Awalnya Vasco Da Gama membawa dua misi utama; menyebarkan agama dan mencari sumber rempah. Sayangnya karena Calicut, Malabar dan sekitarnya sudah terkena pengaruh kristen yang dibawa orang Syria berabad-abad sebelumnya. Jadi, misi pertama dianggap tidak perlu lagi dijalankan. Tinggal misi kedua yang sebenarnya juga tak kalah pentingnya.
Rempah sudah jadi sebuah kebutuhan bagi masyarakat dunia kala itu. Rempah dengan harganya yang tinggi adalah sebuah kemewahan yang terbukti bisa mengangkat derajat sosial seseorang. Catatan tentang rempah sudah ada sejak tahun 2600SM. Ketika itu orang-orang Mesir disinyalir memberi makan para pekerja piramida Cheops dengan makanan yang dicampur rempah dari Asia. Tujuannya untuk memberi mereka tenaga ekstra dalam bekerja.
Orang Mesir kuno juga sudah menggunakan cassia dan kayu manis untuk mengawetkan mayat, karenanya kedua rempah itu diberi harga yang sangat tinggi.
Bukti arkeologi juga menujukkan bahwa cengkeh juga sudah populer di Syria tidak lama setelah itu. Selain cengkeh, rempah lain yang juga populer adalah pala yang diketahui didatangkan dari negeri yang sekarang bernama Indonesia. Jauh sebelum abad ke 6SM ketika Konfusius menganjurkan penggunaan jahe, orang Tiongkok sudah mendatangkan rempah dari negara tropis. Rempah juga sudah mulai diimpor ke Eropa bahkan sebelum kota Roma berdiri.
Saat ini orang mungkin hanya mengenal rempah sebagai pelezat makanan yang tiada bandigannya, tapi ratusan tahun lalu rempah punya ratusan kegunaan selain sebagai makanan. Rempah juga digunakan di bidang lain seperti medis, bahan baku parfum, dan untuk mengawetkan makanan. Rempah adalah komoditi yang perlahan-lahan makin dibutuhkan banyak orang dengan harga yang sangat tinggi.

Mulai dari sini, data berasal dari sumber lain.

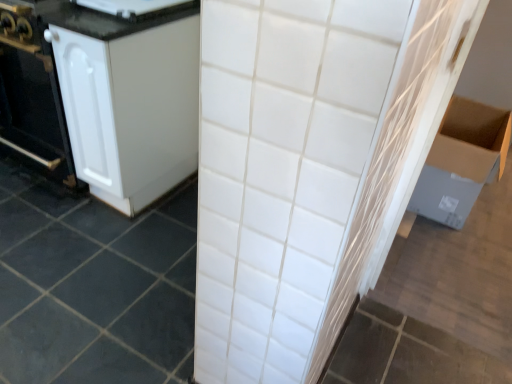 Describe the element at coordinates (129, 99) in the screenshot. I see `white matte cabinet at left` at that location.

Describe the element at coordinates (137, 7) in the screenshot. I see `white glossy refrigerator at upper left` at that location.

Where is `white matte cabinet at left`? The height and width of the screenshot is (384, 512). white matte cabinet at left is located at coordinates (129, 99).

Is white ceramic tile at center located outside white matte cabinet at left?

Yes, white ceramic tile at center is outside of white matte cabinet at left.

Is point (85, 231) positioned behind point (160, 44)?

Yes, point (85, 231) is farther from viewer.

Is white ceramic tile at center directly adjacent to white matte cabinet at left?

No, white ceramic tile at center is not next to white matte cabinet at left.

Is white ceramic tile at center bigger than white matte cabinet at left?

Incorrect, white ceramic tile at center is not larger than white matte cabinet at left.

Is the depth of white glossy refrigerator at upper left greater than that of cardboard box at right?

That is False.

From a real-world perspective, which object stands above the other?

white glossy refrigerator at upper left, from a real-world perspective.

Does white glossy refrigerator at upper left touch cardboard box at right?

They are not placed beside each other.

Who is taller, white glossy refrigerator at upper left or cardboard box at right?

cardboard box at right is taller.

This screenshot has width=512, height=384. I want to click on ceramic tile on the left of white matte cabinet at left, so click(x=93, y=288).

Is white matte cabinet at left not inside white ceramic tile at center?

Yes.

Who is smaller, white matte cabinet at left or white ceramic tile at center?

white ceramic tile at center is smaller.

Is white matte cabinet at left far away from white ceramic tile at center?

No, white matte cabinet at left is not far away from white ceramic tile at center.

Does cardboard box at right come in front of white ceramic tile at center?

No, it is behind white ceramic tile at center.

Considering the positions of objects cardboard box at right and white ceramic tile at center in the image provided, who is more to the right, cardboard box at right or white ceramic tile at center?

cardboard box at right.

Would you consider cardboard box at right to be distant from white ceramic tile at center?

Yes, cardboard box at right is far from white ceramic tile at center.

Is white ceramic tile at center positioned far away from cardboard box at right?

white ceramic tile at center is far away from cardboard box at right.

Image resolution: width=512 pixels, height=384 pixels. I want to click on ceramic tile that appears on the left of cardboard box at right, so click(93, 288).

Which object is positioned more to the right, white ceramic tile at center or cardboard box at right?

Positioned to the right is cardboard box at right.

Between white ceramic tile at center and cardboard box at right, which one has larger width?

white ceramic tile at center.

Could you tell me if white matte cabinet at left is turned towards white glossy refrigerator at upper left?

No, white matte cabinet at left is not facing towards white glossy refrigerator at upper left.

Who is taller, white matte cabinet at left or white glossy refrigerator at upper left?

white matte cabinet at left is taller.

Between white matte cabinet at left and white glossy refrigerator at upper left, which one has larger size?

white matte cabinet at left.

From a real-world perspective, is white matte cabinet at left over white glossy refrigerator at upper left?

Incorrect, from a real-world perspective, white matte cabinet at left is lower than white glossy refrigerator at upper left.

From the image's perspective, which one is positioned lower, white glossy refrigerator at upper left or white matte cabinet at left?

From the image's view, white matte cabinet at left is below.

Is white matte cabinet at left at the back of white glossy refrigerator at upper left?

No, white glossy refrigerator at upper left's orientation is not away from white matte cabinet at left.

Which of these two, white glossy refrigerator at upper left or white matte cabinet at left, stands shorter?

white glossy refrigerator at upper left.

I want to click on ceramic tile below the white matte cabinet at left (from a real-world perspective), so click(x=93, y=288).

Where is `cardboard box below the white glossy refrigerator at upper left (from the image's perspective)`? The image size is (512, 384). cardboard box below the white glossy refrigerator at upper left (from the image's perspective) is located at coordinates [x=461, y=161].

Based on their spatial positions, is white ceramic tile at center or cardboard box at right closer to white glossy refrigerator at upper left?

The object closer to white glossy refrigerator at upper left is white ceramic tile at center.

Considering their positions, is cardboard box at right positioned closer to white glossy refrigerator at upper left than white ceramic tile at center?

Among the two, white ceramic tile at center is located nearer to white glossy refrigerator at upper left.

From the image, which object appears to be nearer to white matte cabinet at left, cardboard box at right or white glossy refrigerator at upper left?

white glossy refrigerator at upper left is closer to white matte cabinet at left.

When comparing their distances from white matte cabinet at left, does white glossy refrigerator at upper left or white ceramic tile at center seem closer?

white glossy refrigerator at upper left is closer to white matte cabinet at left.

Based on their spatial positions, is white ceramic tile at center or white glossy refrigerator at upper left further from white matte cabinet at left?

Among the two, white ceramic tile at center is located further to white matte cabinet at left.

From the image, which object appears to be farther from white matte cabinet at left, cardboard box at right or white ceramic tile at center?

Based on the image, cardboard box at right appears to be further to white matte cabinet at left.

Estimate the real-world distances between objects in this image. Which object is further from white ceramic tile at center, white matte cabinet at left or cardboard box at right?

cardboard box at right is positioned further to the anchor white ceramic tile at center.

When comparing their distances from cardboard box at right, does white matte cabinet at left or white glossy refrigerator at upper left seem closer?

The object closer to cardboard box at right is white matte cabinet at left.

The width and height of the screenshot is (512, 384). Find the location of `appliance located between white matte cabinet at left and cardboard box at right in the left-right direction`. appliance located between white matte cabinet at left and cardboard box at right in the left-right direction is located at coordinates point(137,7).

Find the location of a particular element. cabinetry between white glossy refrigerator at upper left and white ceramic tile at center in the up-down direction is located at coordinates (129, 99).

The height and width of the screenshot is (384, 512). Identify the location of appliance situated between white ceramic tile at center and cardboard box at right from left to right. (137, 7).

Find the location of a particular element. cabinetry located between white ceramic tile at center and cardboard box at right in the left-right direction is located at coordinates (129, 99). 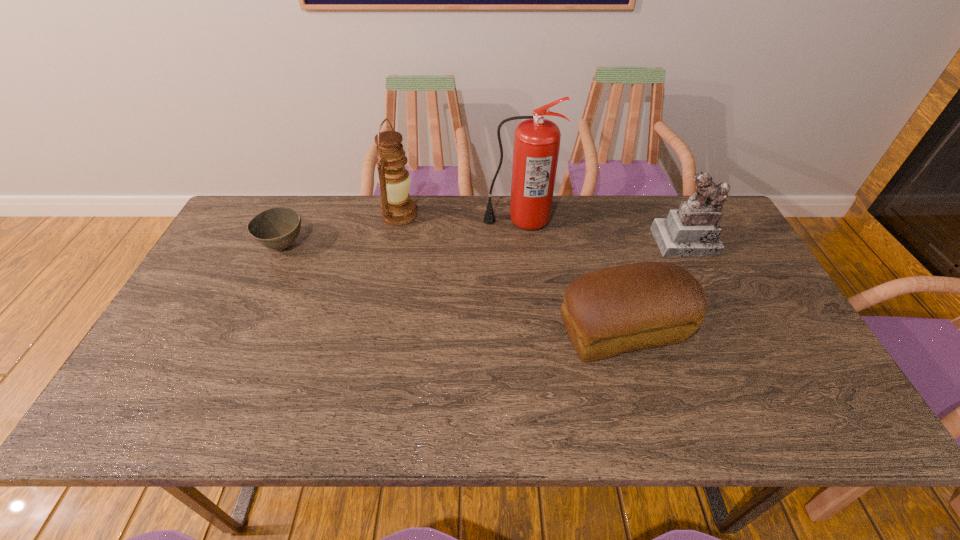 I want to click on free point between the nearest object and the bowl, so click(453, 289).

Where is `vacant region between the shortest object and the rightmost object`? vacant region between the shortest object and the rightmost object is located at coordinates (485, 244).

The width and height of the screenshot is (960, 540). Find the location of `vacant area that lies between the bowl and the tallest object`. vacant area that lies between the bowl and the tallest object is located at coordinates (401, 234).

Where is `free point between the rightmost object and the fire extinguisher`? Image resolution: width=960 pixels, height=540 pixels. free point between the rightmost object and the fire extinguisher is located at coordinates (602, 232).

At what (x,y) coordinates should I click in order to perform the action: click on vacant space that is in between the oil lamp and the fourth tallest object. Please return your answer as a coordinate pair (x, y). Looking at the image, I should click on (511, 273).

Choose which object is the fourth nearest neighbor to the leftmost object. Please provide its 2D coordinates. Your answer should be formatted as a tuple, i.e. [(x, y)], where the tuple contains the x and y coordinates of a point satisfying the conditions above.

[(691, 231)]

Identify which object is the second closest to the bread. Please provide its 2D coordinates. Your answer should be formatted as a tuple, i.e. [(x, y)], where the tuple contains the x and y coordinates of a point satisfying the conditions above.

[(537, 140)]

Identify the location of free spot that satisfies the following two spatial constraints: 1. on the front side of the second shortest object; 2. on the right side of the bowl. (245, 332).

Where is `vacant space that satisfies the following two spatial constraints: 1. on the front side of the second object from left to right; 2. on the left side of the nearest object`? vacant space that satisfies the following two spatial constraints: 1. on the front side of the second object from left to right; 2. on the left side of the nearest object is located at coordinates (375, 332). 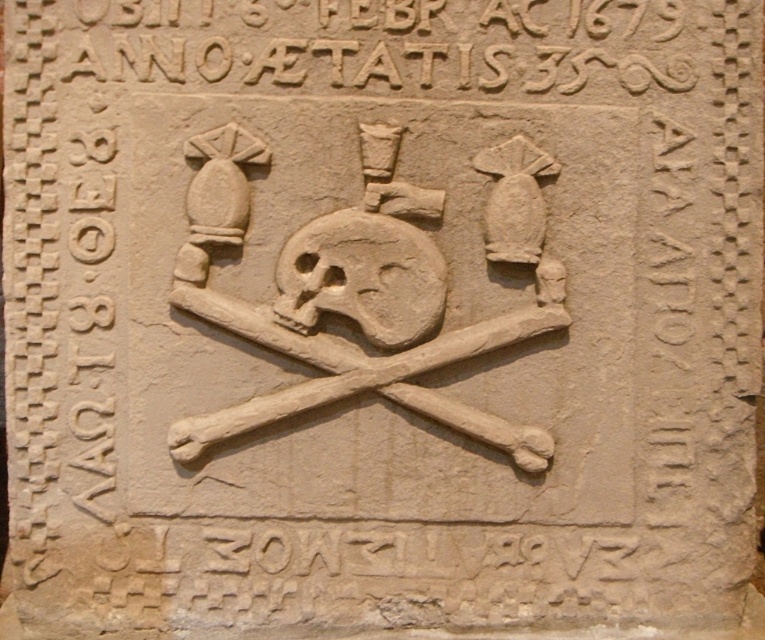 Which of these two, carved stone bones at center or beige stone skull at center, stands shorter?

With less height is beige stone skull at center.

Does carved stone bones at center appear on the right side of beige stone skull at center?

Correct, you'll find carved stone bones at center to the right of beige stone skull at center.

Locate an element on the screen. carved stone bones at center is located at coordinates (363, 376). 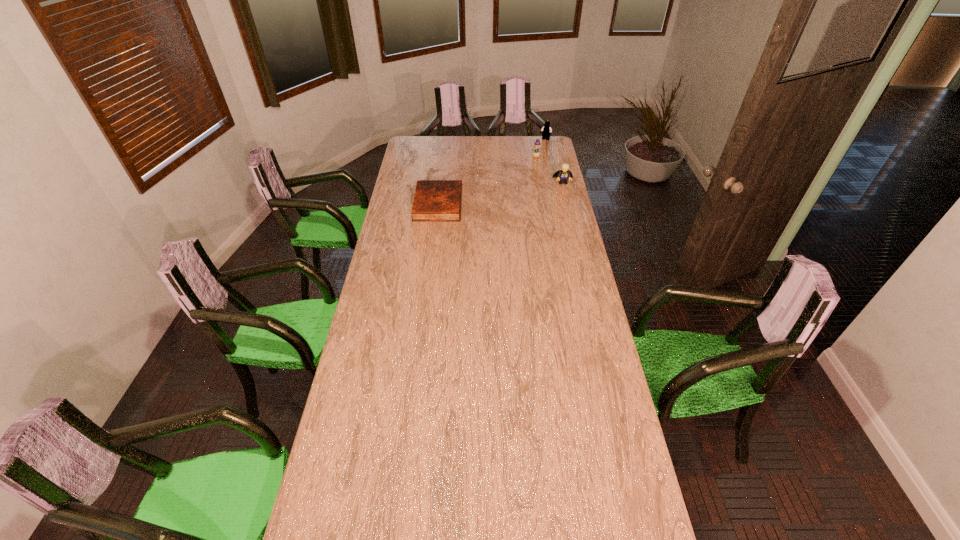 This screenshot has width=960, height=540. Find the location of `free region located 0.070m on the face of the third object from right to left, where the monocle is placed`. free region located 0.070m on the face of the third object from right to left, where the monocle is placed is located at coordinates (529, 165).

At what (x,y) coordinates should I click in order to perform the action: click on vacant space situated on the front-facing side of the farthest object. Please return your answer as a coordinate pair (x, y). This screenshot has height=540, width=960. Looking at the image, I should click on (534, 161).

At what (x,y) coordinates should I click in order to perform the action: click on vacant space located 0.290m on the front-facing side of the farthest object. Please return your answer as a coordinate pair (x, y). The image size is (960, 540). Looking at the image, I should click on (532, 164).

Locate an element on the screen. vacant space located 0.200m on the front-facing side of the farthest object is located at coordinates (536, 157).

Where is `object situated at the far edge`? The height and width of the screenshot is (540, 960). object situated at the far edge is located at coordinates (546, 129).

Identify the location of object that is at the left edge. Image resolution: width=960 pixels, height=540 pixels. [x=435, y=200].

What are the coordinates of `duckling present at the right edge` in the screenshot? It's located at (536, 153).

This screenshot has height=540, width=960. What are the coordinates of `object that is positioned at the far right corner` in the screenshot? It's located at [546, 129].

In the image, there is a desktop. Identify the location of vacant space at the far edge. (455, 141).

At what (x,y) coordinates should I click in order to perform the action: click on free space at the left edge. Please return your answer as a coordinate pair (x, y). Looking at the image, I should click on (372, 301). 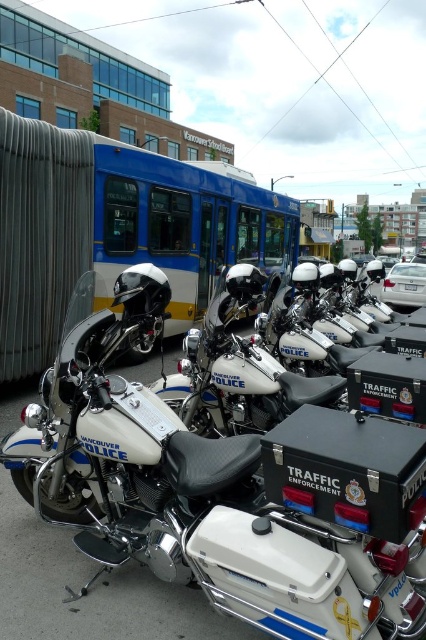 You are a delivery person who needs to park your van, which is 2 meters wide, between the blue metallic bus at upper center and the white matte police motorcycle at center. Can you fit your van there?

The blue metallic bus at upper center is bigger than the white matte police motorcycle at center, but the size comparison doesn not provide information about the distance between them. Without knowing the space between the two objects, it is impossible to determine if the van can fit.

Looking at this image, you are a pedestrian standing in front of the Vancouver School Board bus. You see two police motorcycles at center. Which motorcycle is closer to you, the white metallic police motorcycle at center or the white matte police motorcycle at center?

The white metallic police motorcycle at center is closer to you because it is positioned below the white matte police motorcycle at center, which places it lower in the scene and thus nearer to your viewpoint. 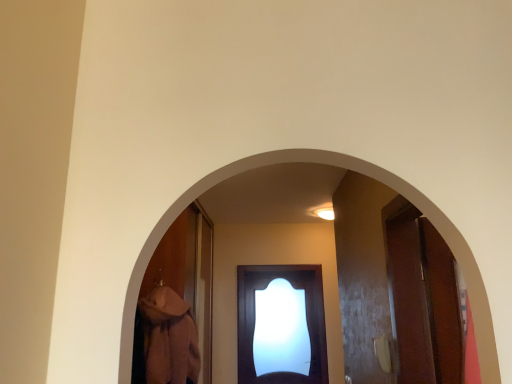 Question: Is white glossy light at upper center thinner than smooth wooden archway at center?

Choices:
 (A) yes
 (B) no

Answer: (B)

Question: From the image's perspective, is white glossy light at upper center beneath smooth wooden archway at center?

Choices:
 (A) no
 (B) yes

Answer: (B)

Question: Can you confirm if white glossy light at upper center is shorter than smooth wooden archway at center?

Choices:
 (A) yes
 (B) no

Answer: (A)

Question: Can you confirm if white glossy light at upper center is positioned to the right of smooth wooden archway at center?

Choices:
 (A) no
 (B) yes

Answer: (B)

Question: Is white glossy light at upper center not within smooth wooden archway at center?

Choices:
 (A) no
 (B) yes

Answer: (B)

Question: Does white glossy light at upper center lie behind smooth wooden archway at center?

Choices:
 (A) yes
 (B) no

Answer: (A)

Question: From a real-world perspective, is matte dark wood door at center positioned under smooth wooden archway at center based on gravity?

Choices:
 (A) no
 (B) yes

Answer: (B)

Question: Is matte dark wood door at center outside smooth wooden archway at center?

Choices:
 (A) no
 (B) yes

Answer: (B)

Question: Is smooth wooden archway at center completely or partially inside matte dark wood door at center?

Choices:
 (A) no
 (B) yes

Answer: (A)

Question: Can you confirm if matte dark wood door at center is thinner than smooth wooden archway at center?

Choices:
 (A) no
 (B) yes

Answer: (A)

Question: Does matte dark wood door at center have a greater height compared to smooth wooden archway at center?

Choices:
 (A) no
 (B) yes

Answer: (B)

Question: Can you confirm if matte dark wood door at center is positioned to the left of smooth wooden archway at center?

Choices:
 (A) no
 (B) yes

Answer: (A)

Question: Is matte dark wood door at center bigger than white glossy light at upper center?

Choices:
 (A) no
 (B) yes

Answer: (B)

Penyebabnya apalagi kalau bukan monopoli distribusi yang dijaga sangat ketat.
Kerahasiaan dan monopoli atas rempah dilakukan bahkan dengan cara menyebar cerita bohong. Tahun 5SM, orang Arab mengarang cerita tentang kayu manis yang konon berada di sebuah bukit di negeri antah berantah di jazirah Arab. Kayu manis itu dijaga seekor burung raksasa pemakan daging. Untuk bisa mencuri kayu manis dari sarang si burung, orang Arab harus mengumpankan beberapa ekor keledai untuk memancing si burung meninggalkan sarangnya. Cerita yang terus dijaga hanya supaya orang Eropa tidak menemukan asal muasal rempah yang berharga itu.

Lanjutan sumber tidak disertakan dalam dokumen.